Featuring approximately 60 ensembles of haute couture and ready-to-wear from the Parisian style icon's archive, the gallery highlights her artistic approach to fashion that was cultivated from an early age. De Ribes knew how to dress impeccably for any occasion, but she pushed boundaries, too, by cutting up haute couture gowns so they matched her own aesthetic more clearly and mixing designers in an era when head-to-toe looks were the norm.
“It’s very rare that she leaves something untouched,” says Harold Koda, curator for The Met's Costume Institute, who worked closely with de Ribes for eight years on the project. "She loves to change the color, the fabric, and the dimensions of a gown.”
Instead of being angry that their work was altered, designers began to open up their ateliers so that she could work on her own creations. And though she had extensive knowledge of draping and construction, she couldn't sketch her ideas which led her to enlist the help of Valentino Garavani, then an assistant, to realize certain looks for her.
The natural progression, of course, was for de Ribes to become a full-fledged designer herself, which is illustrated with a selection of her own pieces in the exhibit, alongside others like Roberto Cavalli, Yves Saint Laurent, and Emanuel Ungaro.

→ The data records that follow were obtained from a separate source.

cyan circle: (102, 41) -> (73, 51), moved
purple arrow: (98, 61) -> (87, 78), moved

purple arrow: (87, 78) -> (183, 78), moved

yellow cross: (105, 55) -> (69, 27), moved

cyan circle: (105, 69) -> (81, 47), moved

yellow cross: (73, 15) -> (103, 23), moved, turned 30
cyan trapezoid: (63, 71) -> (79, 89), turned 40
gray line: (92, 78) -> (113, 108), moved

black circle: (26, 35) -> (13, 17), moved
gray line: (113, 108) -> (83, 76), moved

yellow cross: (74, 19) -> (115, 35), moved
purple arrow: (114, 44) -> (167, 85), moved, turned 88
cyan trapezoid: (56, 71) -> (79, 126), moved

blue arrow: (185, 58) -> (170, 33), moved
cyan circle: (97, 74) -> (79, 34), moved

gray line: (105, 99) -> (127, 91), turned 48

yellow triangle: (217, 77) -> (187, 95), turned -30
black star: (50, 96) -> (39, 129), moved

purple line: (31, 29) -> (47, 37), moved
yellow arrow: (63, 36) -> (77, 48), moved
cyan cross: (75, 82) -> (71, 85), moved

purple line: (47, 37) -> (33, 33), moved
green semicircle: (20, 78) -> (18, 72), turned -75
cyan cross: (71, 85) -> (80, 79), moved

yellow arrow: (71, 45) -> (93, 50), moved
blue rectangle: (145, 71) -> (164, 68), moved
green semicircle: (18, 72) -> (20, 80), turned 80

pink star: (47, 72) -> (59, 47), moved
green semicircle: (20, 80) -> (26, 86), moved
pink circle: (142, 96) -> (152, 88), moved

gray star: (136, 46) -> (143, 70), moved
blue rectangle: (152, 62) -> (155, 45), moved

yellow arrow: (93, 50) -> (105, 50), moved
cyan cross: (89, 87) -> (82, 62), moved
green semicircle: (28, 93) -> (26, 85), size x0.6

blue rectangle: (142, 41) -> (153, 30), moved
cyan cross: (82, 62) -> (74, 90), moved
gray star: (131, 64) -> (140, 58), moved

She ended up directing her own line from 1982 to 1995.
“Her style was not about following trends,” says Koda, of the showcase that is organized by emblematic looks, haute couture, evening wear, and other elaborate costumes, that range in date from 1962 to present. "She filtered fashion moments to conform to her own fashion identity. This exhibit isn’t just simply about an elegance, which I feel is disappearing, but I think there is a nuance to seeing where and how these clothes were worn and if they have still contemporary relevance.”
De Ribes, who is now 86, was supposed to travel to New York for the opening, but canceled her trip in the wake of the tragedy in Paris, instead sending her thoughts and prayers to the families affected. Adds Koda, “It was her hope that the exhibition could introduce some joy in a moment of confrontation and represent the freedom of creativity.”